The Three Forms of Unity
The Three Forms of Unity are a summary of what we believe, and are based wholly on the Bible. These confessions are common among Reformed churches with origins in the European continent.
The first of the doctrinal standards of the Reformed Churches is the Confession of Faith. It is usually called the Belgic Confession because it originated in the Southern Netherlands, now known as Belgium.

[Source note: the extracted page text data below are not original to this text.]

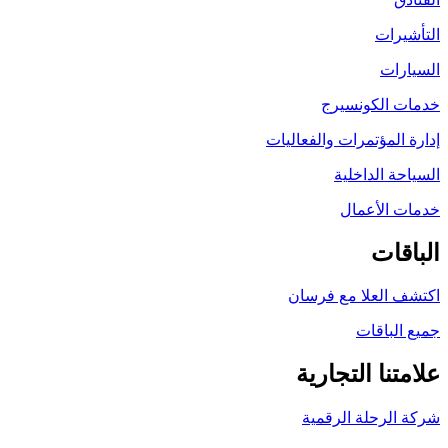
التأشيرات
السيارات
خدمات الكونسيرج
إدارة المؤتمرات والفعاليات
السياحة الداخلية
خدمات الأعمال
الباقات
اكتشف العلا مع فرسان
جميع الباقات
علامتنا التجارية
شركة الرحلة الرقمية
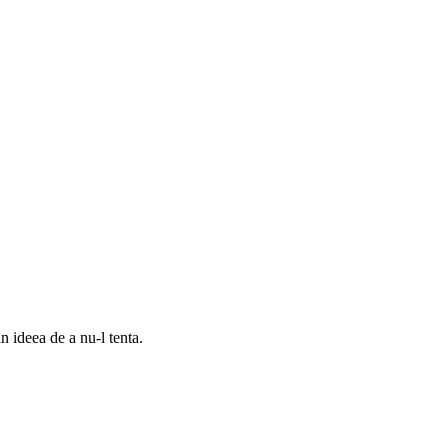
n ideea de a nu-l tenta.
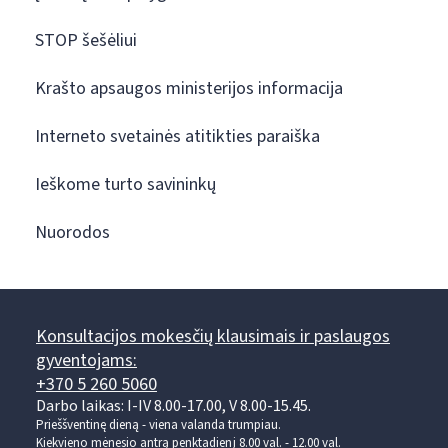
STOP šešėliui
Krašto apsaugos ministerijos informacija
Interneto svetainės atitikties paraiška
Ieškome turto savininkų
Nuorodos
Konsultacijos mokesčių klausimais ir paslaugos
gyventojams:
+370 5 260 5060
Darbo laikas: I-IV 8.00-17.00, V 8.00-15.45.
Prieššventinę dieną - viena valanda trumpiau.
Kiekvieno mėnesio antrą penktadienį 8.00 val. - 12.00 val.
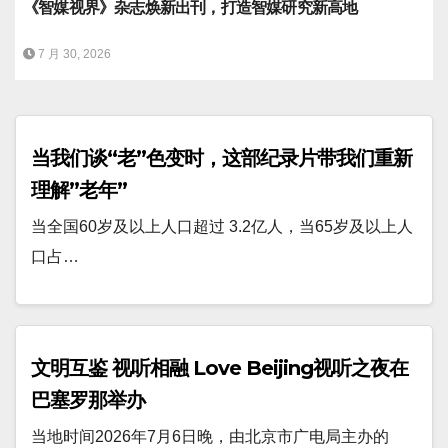
《智媒视界》杂志焕新出刊，打造智媒研究新高地
7 月 30, 2026
当我们谈“老”色变时，这部纪录片带我们重新
理解”老年”
当全国60岁及以上人口超过 3.2亿人，当65岁及以上人
口占…
文明互鉴 视听相融 Love Beijing视听之夜在
巴塞罗那举办
当地时间2026年7月6日晚，由北京市广电局主办的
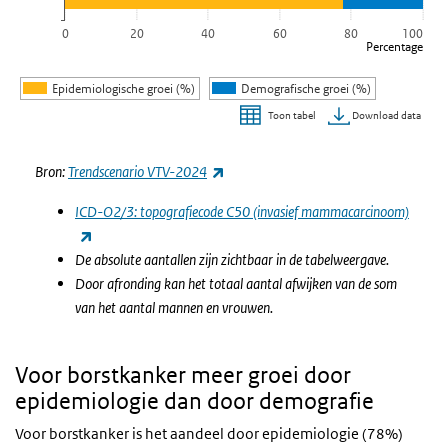
0
20
40
60
80
100
Percentage
Epidemiologische groei (%)
Demografische groei (%)
Download data
Toon tabel
Einde van interactieve grafiek.
(externe link)
Bron:
Trendscenario VTV-2024
ICD-O2/3: topografiecode C50 (invasief mammacarcinoom)
(externe link)
De absolute aantallen zijn zichtbaar in de tabelweergave.
Door afronding kan het totaal aantal afwijken van de som
van het aantal mannen en vrouwen.
Voor borstkanker meer groei door
epidemiologie dan door demografie
Voor borstkanker is het aandeel door epidemiologie (78%)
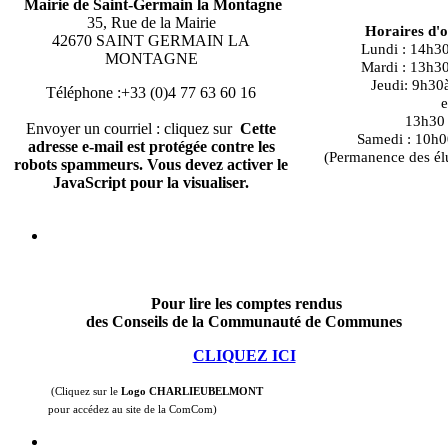
Mairie de Saint-Germain la Montagne
35, Rue de la Mairie
Horaires d'
42670 SAINT GERMAIN LA
Lundi : 14h3
MONTAGNE
Mardi : 13h3
Jeudi: 9h30
Téléphone :+33 (0)4 77 63 60 16
e
13h30 à
Envoyer un courriel : cliquez sur
Cette
Samedi : 10h0
adresse e-mail est protégée contre les
(Permanence des él
robots spammeurs. Vous devez activer le
JavaScript pour la visualiser.
Pour lire les comptes rendus
des Conseils de la Communauté de Communes
CLIQUEZ ICI
(Cliquez sur le
Logo CHARLIEUBELMONT
pour accédez au site de la ComCom)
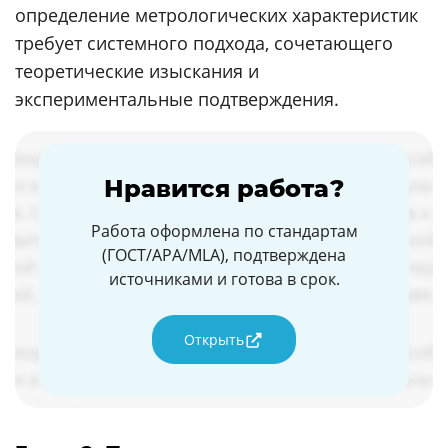
определение метрологических характеристик
требует системного подхода, сочетающего
теоретические изыскания и
экспериментальные подтверждения.
Нравится работа?
Работа оформлена по стандартам
(ГОСТ/APA/MLA), подтверждена
источниками и готова в срок.
Открыть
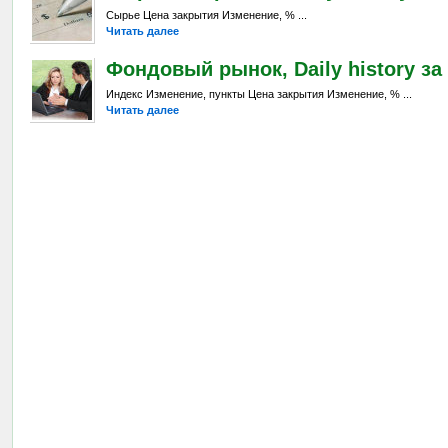
Сырье Цена закрытия Изменение, % ...
Читать далее
Фондовый рынок, Daily history за 
Индекс Изменение, пункты Цена закрытия Изменение, % ...
Читать далее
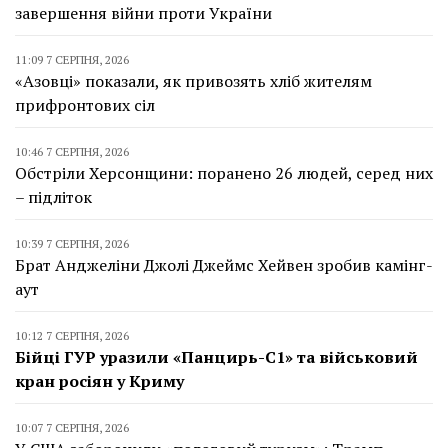
завершення війни проти України
11:09 7 СЕРПНЯ, 2026
«Азовці» показали, як привозять хліб жителям
прифронтових сіл
10:46 7 СЕРПНЯ, 2026
Обстріли Херсонщини: поранено 26 людей, серед них
– підліток
10:39 7 СЕРПНЯ, 2026
Брат Анджеліни Джолі Джеймс Хейвен зробив камінг-
аут
10:12 7 СЕРПНЯ, 2026
Бійці ГУР уразили «Панцирь-С1» та військовий
кран росіян у Криму
10:07 7 СЕРПНЯ, 2026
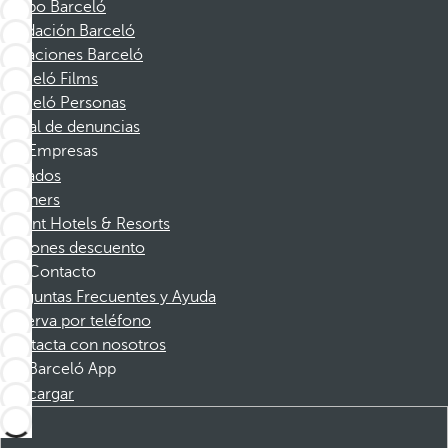
Grupo Barceló
Fundación Barceló
Vacaciones Barceló
Barceló Films
Barceló Personas
Canal de denuncias
Empresas
Afiliados
Partners
Dorint Hotels & Resorts
Cupones descuento
Contacto
Preguntas Frecuentes y Ayuda
Reserva por teléfono
Contacta con nosotros
Barceló App
Descargar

Its chief author was Guido de Brès, a preacher of the Reformed Churches of the Netherlands, who died a martyr to the faith in the year 1567. It's primary purpose at the time was to protest against the cruel oppression by the Roman Catholic government, and to prove to the persecuters that the adherents of the Reformed faith were not rebels, but law-abiding citizens.
Written in Heidelberg by two Germon theologians, Zacharius Ursinus and Caspar Olevianus, at the request of Elector Frederick III, it was adopted by the Synod of Heidelberg in 1563. It consists of a number of questions and answers, and is organised into 52 Lord's Days, allowing the minister to preach on one each Sunday of the year.
Canons of Dort
Also known as the Five Articles against the Remonstrants, the Canons of Dort were adopted at the Synod of Dort in 1618–1619, and are statements of doctrine written to define the Reformed doctrine and reject that of Arminius and his followers.
Other Reformed Confessions
The Westminster Standards have a similarly common use among Reformed churches (known commonly as the Presbyterian churches) with origins in the British Isles.